In Deutschland wird zurzeit heftig über die Einführung einer sogenannten Fleischsteuer debattiert. Doch hilft eine zusätzliche Steuer oder die Anhebung der Mehrwertsteuer für Fleisch wirklich dem Tierwohl?

Den Anstoß zur Diskussion gab der Präsident des Deutschen Tierschutzbundes, Thomas Schröder. Er forderte in einem Interview mit der Neuen Osnabrücker Zeitung neben einer CO2-Steuer auch eine Besteuerung von tierischen Produkten. Mit den Einnahmen solle der Umbau von Ställen finanziert werden, um diese tierwohlfreundlicher gestalten zu können. Politiker aller Parteien begrüßten den Vorstoß. Albert Stegemann von der CDU betonte ausdrücklich, dass die Zusatzeinnahmen zweckgebunden dem Tierwohl zugute kommen solle.

Agrarpolitiker von SPD und Grüne sind für eine Anhebung der Mehrwertsteuer für Fleischprodukte von sieben auf 19 Prozent. Auch Fleischproduzent Tönnies und Greenpeace, in seltener Einigkeit verbunden, halten eine Erhöhung für sinnvoll, solange die Erlöse zweckgebunden eingesetzt werden. Hier zeigt sich allerdings ein erster Haken: Steuereinnahmen in Deutschland sind grundsätzlich nicht zweckgebunden.

Doch es gibt auch Politiker und Verbände, die einer Fleischsteuer skeptisch gegenüber stehen. Alois Gerig etwa, Vorsitzender des Ausschusses für Ernährung und Landwirtschaft im Bundestag, sagte dazu im Interview mit dem Deutschlandfunk, dass eine Anhebung der Mehrwertsteuer für tierische Produkte in erster Linie sozial Schwächere belasten und bei dieser Steuer weder der Handel noch die Verarbeiter miteinbezogen werden würden. Wichtig sei es, dass sich der Bürger gesund und bewusst ernähre.

Dies zu fördern wäre zum Beispiel auch durch die Einführung eines Tierwohllabels möglich. Der Deutsche Bauernverband ist ebenfalls gegen eine Besteuerung von Fleisch. Der Verband kritisiert, dass weder dem Tierwohl noch dem Klimaschutz geholfen sei, wenn deutsche Landwirte zwar in mehr Tierwohl investieren würden, der Markt sich dann aber preisgünstiger aus Ländern mit niedrigeren Tierwohlstandards versorgen würde.

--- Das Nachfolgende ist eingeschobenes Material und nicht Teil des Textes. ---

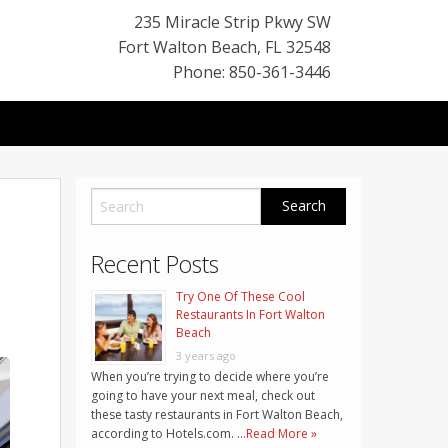
235 Miracle Strip Pkwy SW
Fort Walton Beach
,
FL
32548
Phone: 850-361-3446
Recent Posts
Try One Of These Cool
Restaurants In Fort Walton
Beach
3 years ago
When you’re trying to decide where you’re
going to have your next meal, check out
these tasty restaurants in Fort Walton Beach,
according to Hotels.com. …
Read More »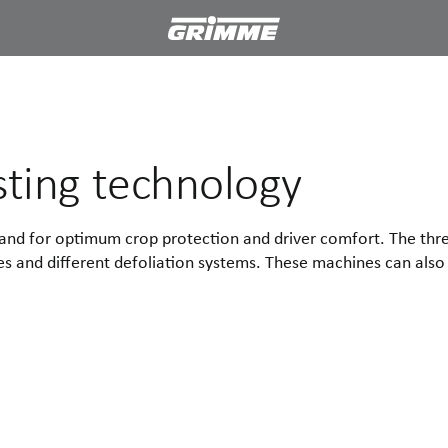
sting technology
 stand for optimum crop protection and driver comfort. The 
s and different defoliation systems. These machines can also 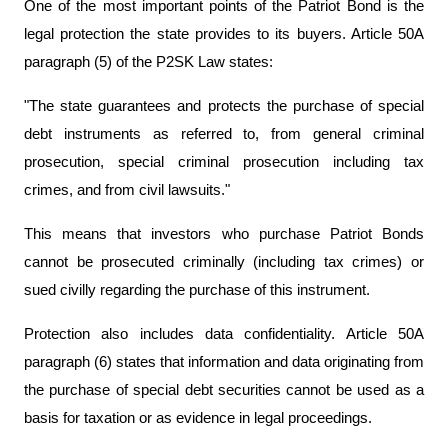
One of the most important points of the Patriot Bond is the 
legal protection the state provides to its buyers. Article 50A 
paragraph (5) of the P2SK Law states:
"The state guarantees and protects the purchase of special 
debt instruments as referred to, from general criminal 
prosecution, special criminal prosecution including tax 
crimes, and from civil lawsuits."
This means that investors who purchase Patriot Bonds 
cannot be prosecuted criminally (including tax crimes) or 
sued civilly regarding the purchase of this instrument.
Protection also includes data confidentiality. Article 50A 
paragraph (6) states that information and data originating from 
the purchase of special debt securities cannot be used as a 
basis for taxation or as evidence in legal proceedings.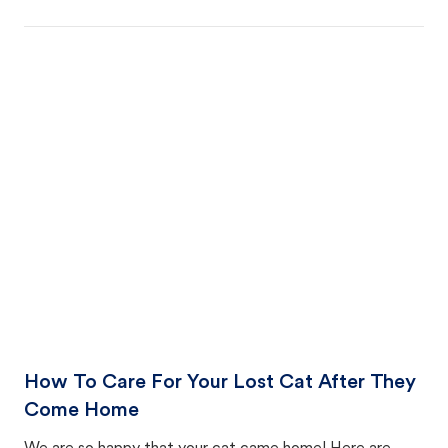
How To Care For Your Lost Cat After They
Come Home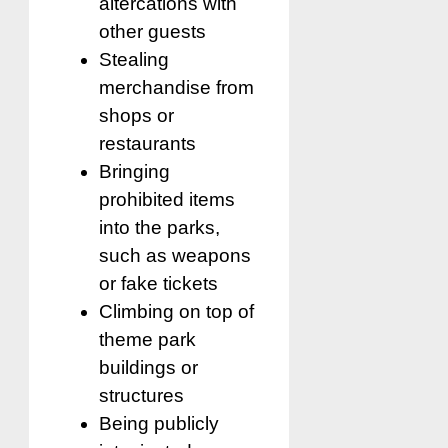
altercations with
other guests
Stealing
merchandise from
shops or
restaurants
Bringing
prohibited items
into the parks,
such as weapons
or fake tickets
Climbing on top of
theme park
buildings or
structures
Being publicly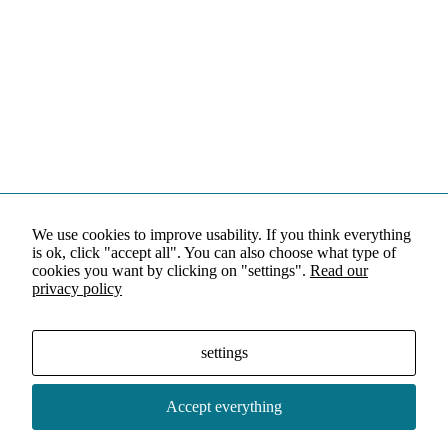
We use cookies to improve usability. If you think everything
is ok, click "accept all". You can also choose what type of
cookies you want by clicking on "settings".
Read our
privacy policy
settings
Accept everything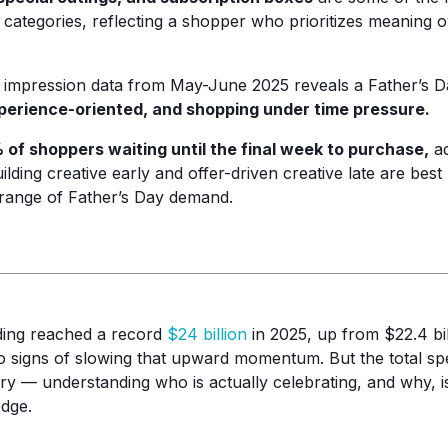
t categories, reflecting a shopper who prioritizes meaning
mpression data from May-June 2025 reveals a Father’s D
xperience-oriented, and shopping under time pressure.
 of shoppers waiting until the final week to purchase,
ad
lding creative early and offer-driven creative late are best 
l range of Father’s Day demand.
ding reached a record
$24 billion
in 2025, up from $22.4 bil
signs of slowing that upward momentum. But the total spe
tory — understanding who is actually celebrating, and why, i
edge.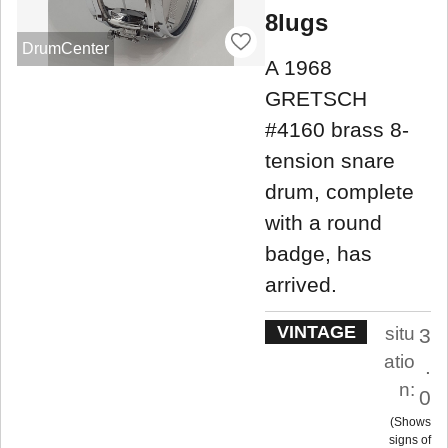
8lugs
DrumCenter
A 1968
GRETSCH
#4160 brass 8-
tension snare
drum, complete
with a round
badge, has
arrived.
VINTAGE
situ
3
atio
.
n:
0
Shows
signs of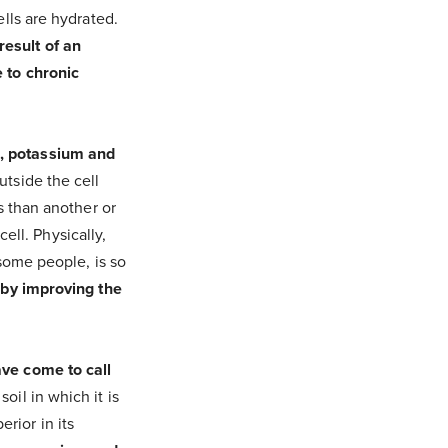
ells are hydrated.
result of an
 to chronic
m, potassium and
utside the cell
s than another or
cell. Physically,
 some people, is so
 by improving the
ave come to call
oil in which it is
rior in its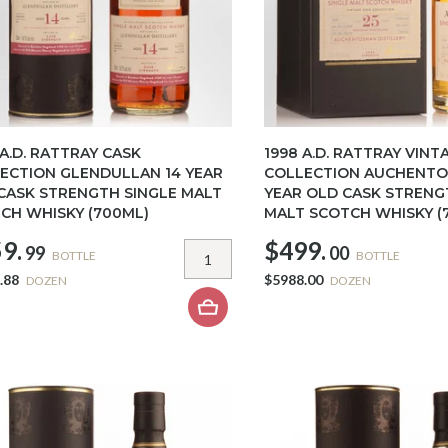
 A.D. RATTRAY CASK
1998 A.D. RATTRAY VINT
ECTION GLENDULLAN 14 YEAR
COLLECTION AUCHENTO
CASK STRENGTH SINGLE MALT
YEAR OLD CASK STRENG
CH WHISKY (700ML)
MALT SCOTCH WHISKY (
9.
$499.
99
00
BOTTLE
BOTTLE
.88
$5988.00
DOZEN
DOZEN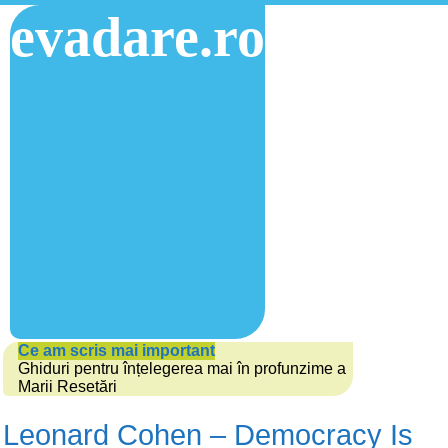
evadare.ro
Ce am scris mai important
Ghiduri pentru înțelegerea mai în profunzime a
Marii Resetări
Leonard Cohen – Democracy Is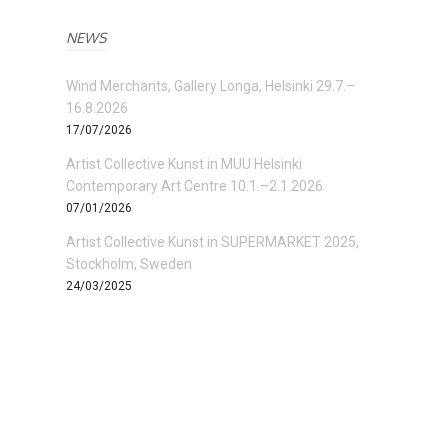
NEWS
Wind Merchants, Gallery Longa, Helsinki 29.7.–
16.8.2026
17/07/2026
Artist Collective Kunst in MUU Helsinki
Contemporary Art Centre 10.1.–2.1.2026
07/01/2026
Artist Collective Kunst in SUPERMARKET 2025,
Stockholm, Sweden
24/03/2025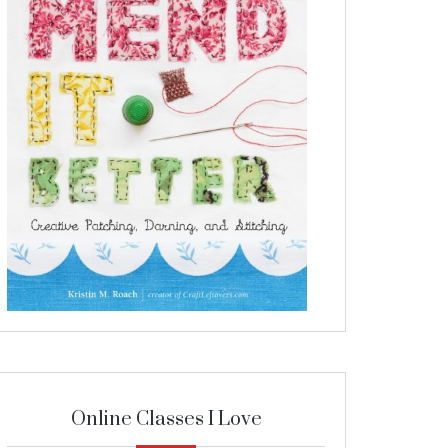
Online Classes I Love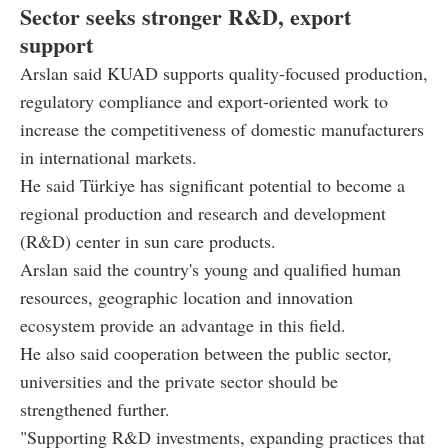
Sector seeks stronger R&D, export
support
Arslan said KUAD supports quality-focused production,
regulatory compliance and export-oriented work to
increase the competitiveness of domestic manufacturers
in international markets.
He said Türkiye has significant potential to become a
regional production and research and development
(R&D) center in sun care products.
Arslan said the country's young and qualified human
resources, geographic location and innovation
ecosystem provide an advantage in this field.
He also said cooperation between the public sector,
universities and the private sector should be
strengthened further.
"Supporting R&D investments, expanding practices that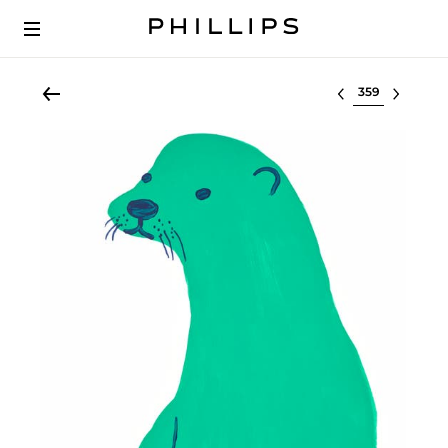
Select lot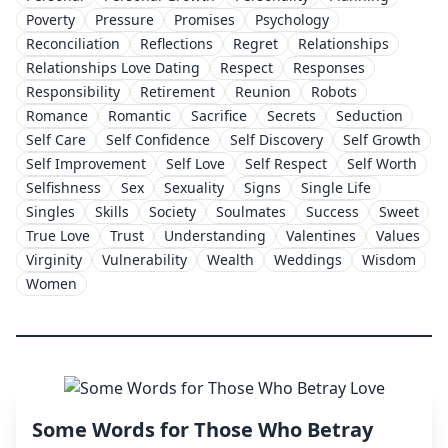
Poverty
Pressure
Promises
Psychology
Reconciliation
Reflections
Regret
Relationships
Relationships Love Dating
Respect
Responses
Responsibility
Retirement
Reunion
Robots
Romance
Romantic
Sacrifice
Secrets
Seduction
Self Care
Self Confidence
Self Discovery
Self Growth
Self Improvement
Self Love
Self Respect
Self Worth
Selfishness
Sex
Sexuality
Signs
Single Life
Singles
Skills
Society
Soulmates
Success
Sweet
True Love
Trust
Understanding
Valentines
Values
Virginity
Vulnerability
Wealth
Weddings
Wisdom
Women
Some Words for Those Who Betray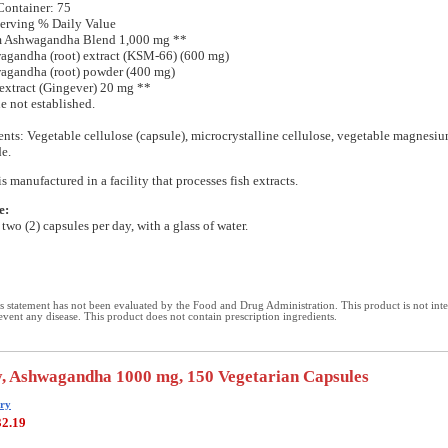
Container: 75
erving % Daily Value
m Ashwagandha Blend 1,000 mg **
agandha (root) extract (KSM-66) (600 mg)
agandha (root) powder (400 mg)
 extract (Gingever) 20 mg **
e not established.
ents: Vegetable cellulose (capsule), microcrystalline cellulose, vegetable magnesiu
de.
s manufactured in a facility that processes fish extracts.
e:
two (2) capsules per day, with a glass of water.
 statement has not been evaluated by the Food and Drug Administration. This product is not int
revent any disease. This product does not contain prescription ingredients.
, Ashwagandha 1000 mg, 150 Vegetarian Capsules
ry
32.19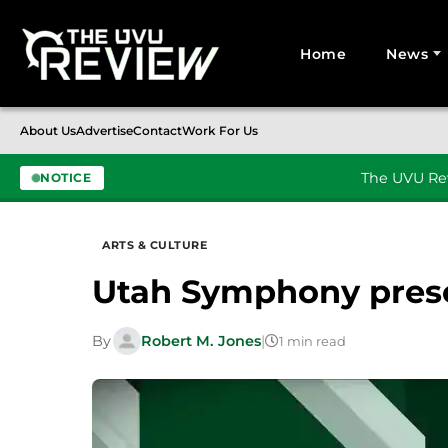
Home
News
Search for:
About Us
Advertise
Contact
Work For Us
The UVU Rev
NOTICE
Skip to content
ARTS & CULTURE
Utah Symphony pres
By
Robert M. Jones
|
1 min read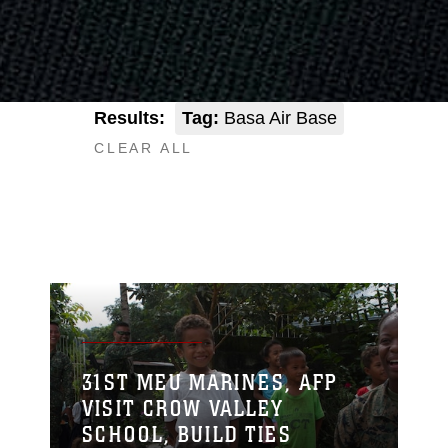
Results:
Tag:
Basa Air Base
CLEAR ALL
31ST MEU MARINES, AFP
VISIT CROW VALLEY
SCHOOL, BUILD TIES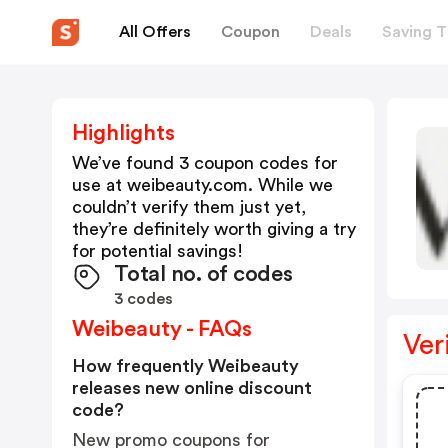
All Offers
Coupon
Deals
Saving T
Highlights
We’ve found 3 coupon codes for
use at
weibeauty.com
. While we
couldn’t verify them just yet,
they’re definitely worth giving a try
for potential savings!
Total no. of codes
3 codes
Weibeauty - FAQs
Ver
How frequently Weibeauty
releases new online discount
code?
New promo coupons for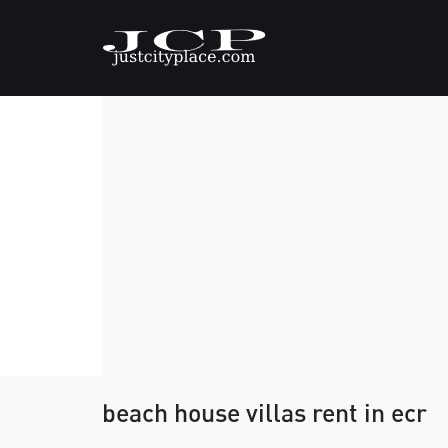
beach house villas rent in ecr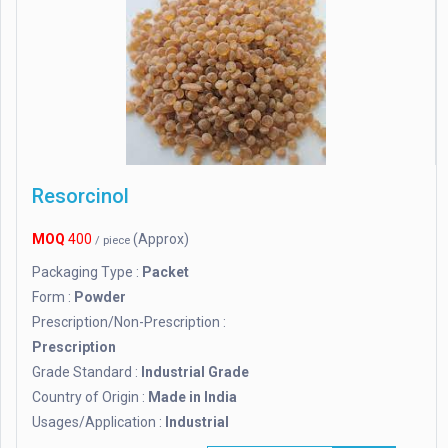
Resorcinol
MOQ
400
(Approx)
/ piece
Packaging Type :
Packet
Form :
Powder
Prescription/Non-Prescription :
Prescription
Grade Standard :
Industrial Grade
Country of Origin :
Made in India
Usages/Application :
Industrial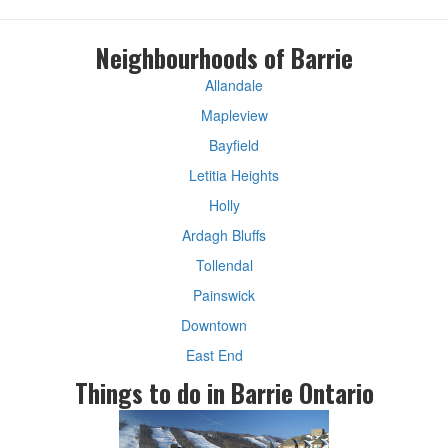
Neighbourhoods of Barrie
Allandale
Mapleview
Bayfield
Letitia Heights
Holly
Ardagh Bluffs
Tollendal
Painswick
Downtown
East End
Things to do in Barrie Ontario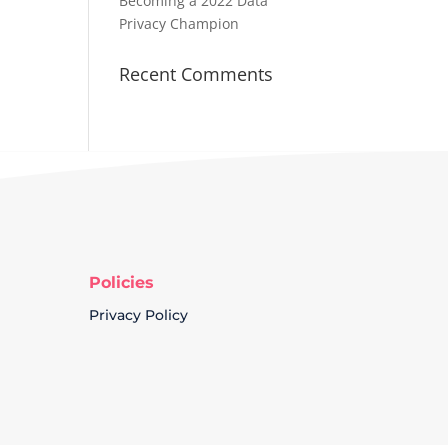
Becoming a 2022 Data
Privacy Champion
Recent Comments
Policies
Privacy Policy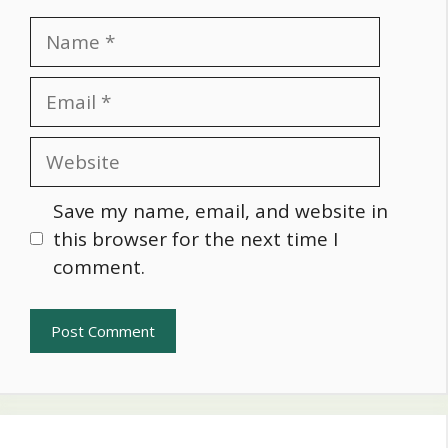
Name
Email
Website
Save my name, email, and website in
this browser for the next time I
comment.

Die Überlegung, tierische Produkte mit einer extra Steuer zu belegen, ist nicht neu. In Schweden hatte die nationale Umweltschutzagentur vorgeschlagen, Fleisch zu besteuern. Anders als der Deutsche Tierschutzbund begründen die Schweden die Besteuerung mit der hohen Klimabelastung durch die Tierhaltung. Das wäre auch hierzulande eine nachvollziehbare Argumentation: Immerhin ist laut Bundesumweltamt die Landwirtschaft für 66 Millionen Tonnen CO2-Äquvivalente verantwortlich.

Grundsätzlich ist der Vorschlag mehr ins Tierwohl zu investieren richtig und gut. Auch die Debatte an sich ist nicht verkehrt, rückt doch so das Thema einmal mehr in den Fokus. Doch was bringt eine Fleischsteuer? Eine zusätzliche Abgabe auf tierische Produkte würde Fleisch nur künstlich verteuern. Von der Steuer betroffen sind letztlich nur die Konsumenten. Bei der Verbesserung des Tierwohls ist aber eine ganzheitliche Betrachtung notwendig. Das heißt, es muss die gesamte Wertschöpfungskette miteinbezogen werden. Jeder Akteur entlang der Wertschöpfungskette muss seinen Beitrag fürs Tierwohl leisten – vom Futtermittel bis zum fertig angerichteten Teller im Restaurant. Aus diesem Grund gibt es auch unsere Tierwohlinitiative. Mit dieser Initiative möchten wir das Bewusstsein entlang der Wertschöpfungskette stärken, wie wichtig Tierwohl für Mensch, Umwelt und Tier ist, und dass die Fütterung der richtige Hebel ist, damit zu starten.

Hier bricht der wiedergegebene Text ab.